I'm looking to do this on somewhat of a budget (hence renting, prolly from LensRentals.com). Recommendations? Is what I have now probably more than sufficient? I'm honestly more concerned about getting the family shots, since we're basically all going to be together for the first time in forever.

Oh, and since I'm sure some in my family will with prints, whats a good quality (not super pricey tho) online photo printing service? The Walgreens of the world are OK, but even my Pixma Pro 9000 II can print much better prints with a small effort.


----------



## kirispupis (May 16, 2012)

Chances are you will not be able to photograph the Bar Mitzvah itself. At least in our synagogue all Bar Mitzvahs are held on Shabbat, when photography (or use of any electrical device) is prohibited. Generally, though, you should be able to photograph the reception - which is often held that Saturday night or on Sunday and therefore not during Shabbat.

One way I managed to get some decent shots of my nephews' Bar Mitzvahs was by photographing them during their tefillin ceremony. This is usually held early in the morning and is lightly attended but as it does not occur on Shabbat it was my only opportunity to photograph them in the synagogue with their tallit and reading the Torah.
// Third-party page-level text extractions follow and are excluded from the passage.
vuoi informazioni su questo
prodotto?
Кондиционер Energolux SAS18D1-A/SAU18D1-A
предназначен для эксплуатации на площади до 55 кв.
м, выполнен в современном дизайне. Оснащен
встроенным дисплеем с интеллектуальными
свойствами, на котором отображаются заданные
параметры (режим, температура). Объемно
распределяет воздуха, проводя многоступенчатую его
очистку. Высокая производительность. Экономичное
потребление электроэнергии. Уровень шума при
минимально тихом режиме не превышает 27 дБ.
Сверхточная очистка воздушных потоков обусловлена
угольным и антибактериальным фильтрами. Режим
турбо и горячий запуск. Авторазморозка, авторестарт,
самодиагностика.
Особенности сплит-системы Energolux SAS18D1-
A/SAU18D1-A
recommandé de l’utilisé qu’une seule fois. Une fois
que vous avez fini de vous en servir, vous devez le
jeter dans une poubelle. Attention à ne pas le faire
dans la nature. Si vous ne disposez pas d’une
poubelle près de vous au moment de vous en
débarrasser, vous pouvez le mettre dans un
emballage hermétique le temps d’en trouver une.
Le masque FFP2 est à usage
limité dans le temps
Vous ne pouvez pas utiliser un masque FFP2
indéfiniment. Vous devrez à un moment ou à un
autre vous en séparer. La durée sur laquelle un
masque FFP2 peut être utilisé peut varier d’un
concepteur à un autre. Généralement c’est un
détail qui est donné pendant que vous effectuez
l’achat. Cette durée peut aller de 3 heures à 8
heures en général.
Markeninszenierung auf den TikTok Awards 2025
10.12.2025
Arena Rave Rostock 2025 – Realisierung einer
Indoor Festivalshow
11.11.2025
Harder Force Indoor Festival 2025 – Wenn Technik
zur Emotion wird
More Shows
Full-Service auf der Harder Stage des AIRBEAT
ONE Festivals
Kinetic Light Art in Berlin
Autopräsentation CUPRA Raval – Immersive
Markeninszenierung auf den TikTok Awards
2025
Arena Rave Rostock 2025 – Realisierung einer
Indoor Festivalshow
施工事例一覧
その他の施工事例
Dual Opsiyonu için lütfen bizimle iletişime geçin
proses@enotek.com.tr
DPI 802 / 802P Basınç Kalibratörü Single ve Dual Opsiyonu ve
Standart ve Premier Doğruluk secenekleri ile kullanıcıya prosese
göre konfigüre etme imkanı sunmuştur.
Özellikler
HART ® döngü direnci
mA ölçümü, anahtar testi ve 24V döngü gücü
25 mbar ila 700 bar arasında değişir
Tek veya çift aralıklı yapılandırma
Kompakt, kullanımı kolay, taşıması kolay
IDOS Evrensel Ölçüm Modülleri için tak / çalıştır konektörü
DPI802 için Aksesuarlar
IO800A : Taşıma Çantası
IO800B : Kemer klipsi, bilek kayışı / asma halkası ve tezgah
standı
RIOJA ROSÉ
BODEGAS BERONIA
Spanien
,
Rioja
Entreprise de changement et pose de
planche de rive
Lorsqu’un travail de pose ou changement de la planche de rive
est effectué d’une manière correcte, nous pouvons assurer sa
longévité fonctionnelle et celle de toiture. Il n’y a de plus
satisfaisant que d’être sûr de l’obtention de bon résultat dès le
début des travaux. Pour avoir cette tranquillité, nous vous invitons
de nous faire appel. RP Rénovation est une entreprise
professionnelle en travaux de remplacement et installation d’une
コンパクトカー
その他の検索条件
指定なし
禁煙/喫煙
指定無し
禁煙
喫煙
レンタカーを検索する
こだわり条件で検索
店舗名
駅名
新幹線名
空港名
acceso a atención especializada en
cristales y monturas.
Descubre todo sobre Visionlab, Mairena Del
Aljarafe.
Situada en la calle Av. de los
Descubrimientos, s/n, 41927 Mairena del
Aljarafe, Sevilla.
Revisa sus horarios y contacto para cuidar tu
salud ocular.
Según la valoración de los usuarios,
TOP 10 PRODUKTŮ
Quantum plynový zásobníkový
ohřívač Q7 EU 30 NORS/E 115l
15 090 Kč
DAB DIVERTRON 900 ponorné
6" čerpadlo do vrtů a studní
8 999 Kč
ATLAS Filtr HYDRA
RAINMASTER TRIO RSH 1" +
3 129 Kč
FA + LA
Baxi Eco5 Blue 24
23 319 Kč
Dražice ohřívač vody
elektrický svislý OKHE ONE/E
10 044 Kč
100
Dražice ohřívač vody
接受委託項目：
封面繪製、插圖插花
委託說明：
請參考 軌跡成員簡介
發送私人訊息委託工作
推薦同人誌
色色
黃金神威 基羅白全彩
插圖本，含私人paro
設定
This is actually a very ideal time to photograph as I was able to wander around the room to try different angles due to almost no one being there.

I am not a lighting wiz, but I have received good results from a single 580EX mounted to my camera. If you can bounce, that is great, but otherwise you should consider buying or renting a flash bracket. Your most important shots will be the lighting of the candles, cutting of the challah, etc. - which generally are not WA shots requiring multiple strobes.

Where you will want to rent/buy is in terms of lenses. A 70-200/2.8 is basically required. Most true pros I see have a 70-200/2.8 mounted on one camera and a 24-70/2.8 on a second body. Some photographers also like to use a 85/1.2 - but I would not do that if you haven't used one before.

In terms of printing services, Costco offers decent quality for a low price. When I care about prints, I generally send them to MPix.


----------



## Iahcon (May 16, 2012)

I dont know the lighting rules for Bar Mitsvahs but for the situations that you will be using lighting, for example your scenario in taking family photos, your thoughts are in the right direction. Since you already have a 580 I feel that you can get away with renting 1 more 580, two light stands and preferrably a couple of soft boxes, although umbrellas will do fine. This way you can light up the group with the 2 stands and fire them with a camera mounted transmitter. No flash required on camera with the stands. Your 24-105 will work fine for these shots. As far as renting other lenses, you need to consider your lighting in areas where flash will not be allowed. Your 85 will work good in dimly lit areas and be great for portraits, with or although flash. I understand you are on a budget so my recommendations are based on that. Since I own a flash bracket I would use it for this event. But still have it set up to bounce whenever possible. You may want to consider renting one of these as well but that all depends on your budget and ask yourself what are you going to be doing with these photographs. In other words, how important is it to achieve the absolute best results and at what cost.
As far as prints go, I use Mpix and have had good results with Adorama's services as well.
I hope all goes well!


----------